The Pompidou's Drawing Collection lives again at the Grand Palais

The Pompidou's Drawing Collection lives again at the Grand Palais
#Exhibitions
André Derain, Les Filles, 1905-1906, Watercolour, India ink and graphite on paper, 42.5 × 53.5 cm, AM 1994 - 80, Center Pompidou, Paris | Photo: © Center Pompidou, MNAM-CCI/Philippe Migeat/ Dist. GrandPalaisRmn

The Grand Palais in Paris presents Drawings Without Limits, a major exhibition co-produced with the Centre Pompidou. It brings together over three hundred works by one hundred and twenty artists, offering a unique insight into the extraordinary collection of the Cabinet d’art graphique, one of the richest in the world, with over 35,000 drawings from the 20th and 21st centuries. The exhibition does not offer a chronological history of modern and contemporary drawing, but rather a sensitive journey divided into four sections - studying, narrating, tracing, and animating -in which the works interact freely, like a domino effect.

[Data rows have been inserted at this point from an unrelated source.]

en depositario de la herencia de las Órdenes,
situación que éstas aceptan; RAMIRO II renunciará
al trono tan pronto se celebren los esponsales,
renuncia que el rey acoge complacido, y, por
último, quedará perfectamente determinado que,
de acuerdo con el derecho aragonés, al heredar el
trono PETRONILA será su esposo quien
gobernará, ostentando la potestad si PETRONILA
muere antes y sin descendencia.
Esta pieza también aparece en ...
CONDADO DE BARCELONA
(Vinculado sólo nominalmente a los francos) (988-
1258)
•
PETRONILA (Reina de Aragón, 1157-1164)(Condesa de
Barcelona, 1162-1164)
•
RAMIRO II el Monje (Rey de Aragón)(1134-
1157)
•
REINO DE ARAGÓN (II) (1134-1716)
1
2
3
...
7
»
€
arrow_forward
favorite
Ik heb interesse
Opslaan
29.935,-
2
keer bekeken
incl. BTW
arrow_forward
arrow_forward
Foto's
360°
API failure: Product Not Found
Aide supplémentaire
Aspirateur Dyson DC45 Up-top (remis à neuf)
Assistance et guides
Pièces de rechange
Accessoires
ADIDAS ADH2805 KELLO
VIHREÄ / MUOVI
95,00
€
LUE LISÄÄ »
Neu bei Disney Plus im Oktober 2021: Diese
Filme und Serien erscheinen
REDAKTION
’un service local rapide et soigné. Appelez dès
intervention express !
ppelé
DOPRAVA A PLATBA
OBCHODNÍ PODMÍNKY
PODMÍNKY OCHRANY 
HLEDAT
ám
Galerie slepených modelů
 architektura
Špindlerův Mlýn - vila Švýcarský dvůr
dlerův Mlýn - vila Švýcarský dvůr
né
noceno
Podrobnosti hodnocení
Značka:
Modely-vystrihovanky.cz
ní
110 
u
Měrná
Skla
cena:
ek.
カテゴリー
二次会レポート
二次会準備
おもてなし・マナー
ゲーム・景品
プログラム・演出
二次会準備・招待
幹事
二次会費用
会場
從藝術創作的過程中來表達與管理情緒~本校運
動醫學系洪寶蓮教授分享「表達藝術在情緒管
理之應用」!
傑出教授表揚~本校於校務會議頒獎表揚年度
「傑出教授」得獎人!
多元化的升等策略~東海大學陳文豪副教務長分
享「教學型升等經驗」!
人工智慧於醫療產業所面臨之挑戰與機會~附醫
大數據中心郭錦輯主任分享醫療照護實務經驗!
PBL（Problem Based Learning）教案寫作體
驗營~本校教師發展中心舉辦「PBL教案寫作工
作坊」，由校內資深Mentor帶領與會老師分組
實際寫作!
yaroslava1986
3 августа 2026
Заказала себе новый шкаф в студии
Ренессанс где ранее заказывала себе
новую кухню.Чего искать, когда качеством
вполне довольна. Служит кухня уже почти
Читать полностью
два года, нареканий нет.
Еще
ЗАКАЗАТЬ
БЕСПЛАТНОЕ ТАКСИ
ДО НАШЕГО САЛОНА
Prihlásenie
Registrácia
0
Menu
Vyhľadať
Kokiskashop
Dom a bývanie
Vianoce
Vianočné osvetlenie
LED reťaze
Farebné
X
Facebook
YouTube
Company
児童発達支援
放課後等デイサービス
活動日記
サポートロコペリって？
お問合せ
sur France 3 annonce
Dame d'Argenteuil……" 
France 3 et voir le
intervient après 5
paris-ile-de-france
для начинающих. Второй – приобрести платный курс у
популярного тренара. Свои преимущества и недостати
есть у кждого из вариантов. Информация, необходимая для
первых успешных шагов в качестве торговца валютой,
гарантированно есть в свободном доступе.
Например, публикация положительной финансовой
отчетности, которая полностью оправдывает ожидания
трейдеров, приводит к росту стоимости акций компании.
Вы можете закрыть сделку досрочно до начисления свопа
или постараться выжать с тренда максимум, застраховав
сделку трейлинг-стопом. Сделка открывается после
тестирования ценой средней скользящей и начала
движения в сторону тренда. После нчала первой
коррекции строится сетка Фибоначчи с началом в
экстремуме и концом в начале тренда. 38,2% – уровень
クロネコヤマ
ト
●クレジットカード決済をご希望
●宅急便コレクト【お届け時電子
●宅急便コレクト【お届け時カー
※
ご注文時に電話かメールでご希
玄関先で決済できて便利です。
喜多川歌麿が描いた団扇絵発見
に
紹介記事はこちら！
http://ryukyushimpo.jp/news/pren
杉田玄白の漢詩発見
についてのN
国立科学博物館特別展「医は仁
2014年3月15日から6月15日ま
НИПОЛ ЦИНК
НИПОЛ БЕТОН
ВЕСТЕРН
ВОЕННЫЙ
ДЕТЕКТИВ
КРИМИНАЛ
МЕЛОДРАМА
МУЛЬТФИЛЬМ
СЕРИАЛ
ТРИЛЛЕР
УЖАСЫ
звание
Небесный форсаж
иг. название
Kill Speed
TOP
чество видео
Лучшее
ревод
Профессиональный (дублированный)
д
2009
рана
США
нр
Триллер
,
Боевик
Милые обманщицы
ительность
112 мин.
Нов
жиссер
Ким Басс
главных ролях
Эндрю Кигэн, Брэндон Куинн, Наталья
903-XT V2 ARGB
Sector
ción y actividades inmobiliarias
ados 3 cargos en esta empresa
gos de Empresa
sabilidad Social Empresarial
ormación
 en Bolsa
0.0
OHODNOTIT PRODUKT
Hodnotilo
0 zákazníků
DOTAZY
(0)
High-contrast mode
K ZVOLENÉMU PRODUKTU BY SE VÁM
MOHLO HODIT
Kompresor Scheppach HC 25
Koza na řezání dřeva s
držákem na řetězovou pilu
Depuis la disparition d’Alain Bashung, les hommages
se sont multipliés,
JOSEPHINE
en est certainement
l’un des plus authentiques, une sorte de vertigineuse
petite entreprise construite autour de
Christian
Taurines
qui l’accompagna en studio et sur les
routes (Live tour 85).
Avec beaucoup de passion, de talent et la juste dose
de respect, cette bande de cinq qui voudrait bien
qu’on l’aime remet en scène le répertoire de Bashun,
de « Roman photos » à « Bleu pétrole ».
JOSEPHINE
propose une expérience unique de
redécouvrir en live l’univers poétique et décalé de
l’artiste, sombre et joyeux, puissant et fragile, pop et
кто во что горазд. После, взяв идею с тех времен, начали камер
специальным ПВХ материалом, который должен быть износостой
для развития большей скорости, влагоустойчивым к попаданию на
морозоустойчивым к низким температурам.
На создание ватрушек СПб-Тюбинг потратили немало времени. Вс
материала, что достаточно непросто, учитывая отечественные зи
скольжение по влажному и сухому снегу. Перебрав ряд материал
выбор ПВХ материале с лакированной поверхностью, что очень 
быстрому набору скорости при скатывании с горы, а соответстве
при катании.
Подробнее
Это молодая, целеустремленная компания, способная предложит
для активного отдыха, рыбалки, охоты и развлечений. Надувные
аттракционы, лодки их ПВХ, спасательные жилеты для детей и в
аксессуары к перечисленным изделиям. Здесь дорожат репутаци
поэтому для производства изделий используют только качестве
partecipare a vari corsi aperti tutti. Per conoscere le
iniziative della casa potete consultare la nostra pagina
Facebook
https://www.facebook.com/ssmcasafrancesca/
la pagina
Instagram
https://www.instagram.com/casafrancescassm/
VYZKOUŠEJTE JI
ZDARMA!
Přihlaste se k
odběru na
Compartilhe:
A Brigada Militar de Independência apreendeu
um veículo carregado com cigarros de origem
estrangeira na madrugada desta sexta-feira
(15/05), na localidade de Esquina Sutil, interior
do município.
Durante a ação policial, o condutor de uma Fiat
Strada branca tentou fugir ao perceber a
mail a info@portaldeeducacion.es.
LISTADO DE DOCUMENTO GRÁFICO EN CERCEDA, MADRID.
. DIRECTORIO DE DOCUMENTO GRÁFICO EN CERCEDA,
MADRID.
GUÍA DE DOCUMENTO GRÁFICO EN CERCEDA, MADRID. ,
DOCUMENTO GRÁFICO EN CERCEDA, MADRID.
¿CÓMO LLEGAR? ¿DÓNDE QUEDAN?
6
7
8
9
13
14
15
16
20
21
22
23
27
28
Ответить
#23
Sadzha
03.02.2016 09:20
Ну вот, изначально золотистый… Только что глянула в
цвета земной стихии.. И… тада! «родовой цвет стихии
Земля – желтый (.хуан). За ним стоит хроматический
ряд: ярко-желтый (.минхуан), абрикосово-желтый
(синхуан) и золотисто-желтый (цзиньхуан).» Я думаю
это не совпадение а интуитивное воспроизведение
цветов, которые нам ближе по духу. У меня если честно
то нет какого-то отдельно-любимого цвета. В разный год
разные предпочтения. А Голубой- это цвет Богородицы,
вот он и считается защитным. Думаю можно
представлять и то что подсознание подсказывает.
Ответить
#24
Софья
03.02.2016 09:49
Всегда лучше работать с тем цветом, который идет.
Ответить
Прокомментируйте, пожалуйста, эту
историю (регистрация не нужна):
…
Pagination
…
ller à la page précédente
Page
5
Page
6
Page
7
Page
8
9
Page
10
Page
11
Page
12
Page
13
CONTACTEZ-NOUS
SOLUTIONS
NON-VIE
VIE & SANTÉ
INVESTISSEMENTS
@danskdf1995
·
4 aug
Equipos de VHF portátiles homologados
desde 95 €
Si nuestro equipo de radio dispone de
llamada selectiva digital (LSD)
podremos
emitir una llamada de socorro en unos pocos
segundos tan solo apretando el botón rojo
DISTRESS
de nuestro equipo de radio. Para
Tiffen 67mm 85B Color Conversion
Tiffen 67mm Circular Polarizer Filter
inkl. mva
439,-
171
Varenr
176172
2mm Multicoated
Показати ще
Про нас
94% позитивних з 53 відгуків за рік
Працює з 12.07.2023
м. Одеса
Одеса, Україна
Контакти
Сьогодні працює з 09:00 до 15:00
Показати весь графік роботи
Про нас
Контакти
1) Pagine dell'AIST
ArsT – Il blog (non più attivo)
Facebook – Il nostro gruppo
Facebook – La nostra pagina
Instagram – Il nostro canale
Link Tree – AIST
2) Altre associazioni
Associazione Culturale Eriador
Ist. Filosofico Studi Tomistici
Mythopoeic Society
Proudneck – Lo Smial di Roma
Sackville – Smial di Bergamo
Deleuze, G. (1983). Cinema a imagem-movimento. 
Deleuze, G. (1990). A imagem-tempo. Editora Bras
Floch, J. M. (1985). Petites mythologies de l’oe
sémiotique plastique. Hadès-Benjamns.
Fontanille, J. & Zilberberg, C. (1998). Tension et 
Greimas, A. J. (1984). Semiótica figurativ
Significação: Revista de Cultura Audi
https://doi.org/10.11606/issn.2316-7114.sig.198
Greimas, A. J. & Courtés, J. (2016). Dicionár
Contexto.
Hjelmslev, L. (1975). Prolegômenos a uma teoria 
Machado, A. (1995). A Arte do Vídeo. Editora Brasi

Visitors are invited to discover how drawing, once an intimate and experimental practice, has progressively emancipated itself from the paper to conquer new spaces and languages: from the wall to installation, from performance to video, and even digital. A reinvention that spans the entire 20th century and reaches the present day, testifying to the vitality of a seemingly simple medium yet capable of expressing the complexity of contemporary thought. The masterpieces on display include works by Balthus, Chagall, de Kooning, Delaunay, Dubuffet, Grosz, Kandinsky, Klee, Matisse, Modigliani, and Picasso, alongside pieces by more recent artists such as Karel Appel, Jean-Michel Basquiat, William Kentridge, Robert Rauschenberg, Kiki Smith, Marlène Dumas, and Giuseppe Penone. The collection reveals the surprising continuity of a practice that, while evolving over time, remains the privileged locus of freedom and invention.